Deepening DER penetration
A question being increasingly asked in developed economies concerns the move from internal combustion engines to electric vehicles (EVs) and its impact on the grid. Deeper penetration of this type of DER is desirable—EVs are green, can double up as virtual power plants because they have storage batteries, and EV batteries can be moved from place to place. So if an EV population in a neighborhood can be incentivized to stagger EV use and charging, the network is not overloaded and people can use their EVs as they please. Our platform can also help develop the required market mechanisms for this to work.

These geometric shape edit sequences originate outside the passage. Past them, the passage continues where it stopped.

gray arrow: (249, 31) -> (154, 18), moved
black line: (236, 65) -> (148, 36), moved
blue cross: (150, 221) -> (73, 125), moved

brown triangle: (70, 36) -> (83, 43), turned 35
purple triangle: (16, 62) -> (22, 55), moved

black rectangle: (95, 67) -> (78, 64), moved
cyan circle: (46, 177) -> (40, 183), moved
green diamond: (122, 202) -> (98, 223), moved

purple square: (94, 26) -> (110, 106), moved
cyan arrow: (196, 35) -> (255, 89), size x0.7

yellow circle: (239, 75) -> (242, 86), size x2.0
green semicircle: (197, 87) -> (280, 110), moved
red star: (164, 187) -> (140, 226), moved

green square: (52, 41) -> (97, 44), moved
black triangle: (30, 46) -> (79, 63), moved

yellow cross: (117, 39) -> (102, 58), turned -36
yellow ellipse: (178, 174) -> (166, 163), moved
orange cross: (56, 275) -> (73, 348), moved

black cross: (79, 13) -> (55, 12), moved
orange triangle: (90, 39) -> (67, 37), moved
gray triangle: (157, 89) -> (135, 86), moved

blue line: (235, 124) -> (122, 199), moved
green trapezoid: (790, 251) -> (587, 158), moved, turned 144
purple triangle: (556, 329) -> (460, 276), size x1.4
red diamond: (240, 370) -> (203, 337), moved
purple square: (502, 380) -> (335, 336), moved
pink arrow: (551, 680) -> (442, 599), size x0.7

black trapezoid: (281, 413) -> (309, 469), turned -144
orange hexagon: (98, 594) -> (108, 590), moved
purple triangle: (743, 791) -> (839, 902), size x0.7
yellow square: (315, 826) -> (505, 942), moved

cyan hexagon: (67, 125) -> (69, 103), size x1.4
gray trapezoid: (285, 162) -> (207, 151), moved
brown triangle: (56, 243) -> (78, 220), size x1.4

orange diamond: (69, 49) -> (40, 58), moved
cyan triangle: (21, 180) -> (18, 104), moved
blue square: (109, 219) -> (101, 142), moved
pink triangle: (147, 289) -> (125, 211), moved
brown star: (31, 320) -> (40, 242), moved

ELVACS empowers utilities users to create tailored applications embedded with a certainty in results.
Unique to the Electricity Value Chain Studio
Incentive or tariff design and demand response programs
To foster a supply-led demand economy, one must incentivize end-consumers to reduce load (when loading is on an up-trend) so generation companies would not need to start their plants that pollute more, purchase energy at high cost, and so on. This, known as demand response, could be actuated by signaling consumers via push messages, alerting them to likely tariff increases, with projected increases set to be larger as loading tends to peak, or to discounts, when consumers reduce consumption. Designing such incentives (or deterrents) is not a trivial problem. Called “incentive design”, it’s an area in which TCS has done a lot of work, addressing issues such as how utilities companies determine which customers to target, and the quantum and form of win-win incentives for all entities in the value ecosystem. We have also studied scenarios in which demand response has embedded dependencies; for example, a whole neighborhood subscribing to a common power resource such as a district cooling plant—the demand response of one customer impacts those of the others.
In some geographies, customers installing battery-powered solar cells are not required to keep the grid utilities companies informed. However, customers switching between grid and solar cause sudden load spikes or drops. Weather changes too could affect grid power drawn. Then network operators cannot control loading, anticipate demand fluctuations, and maintain system stability. Their ability to bid in appropriate markets suffers. Solving the “masked load identification problem” helps, and is another one of our successes.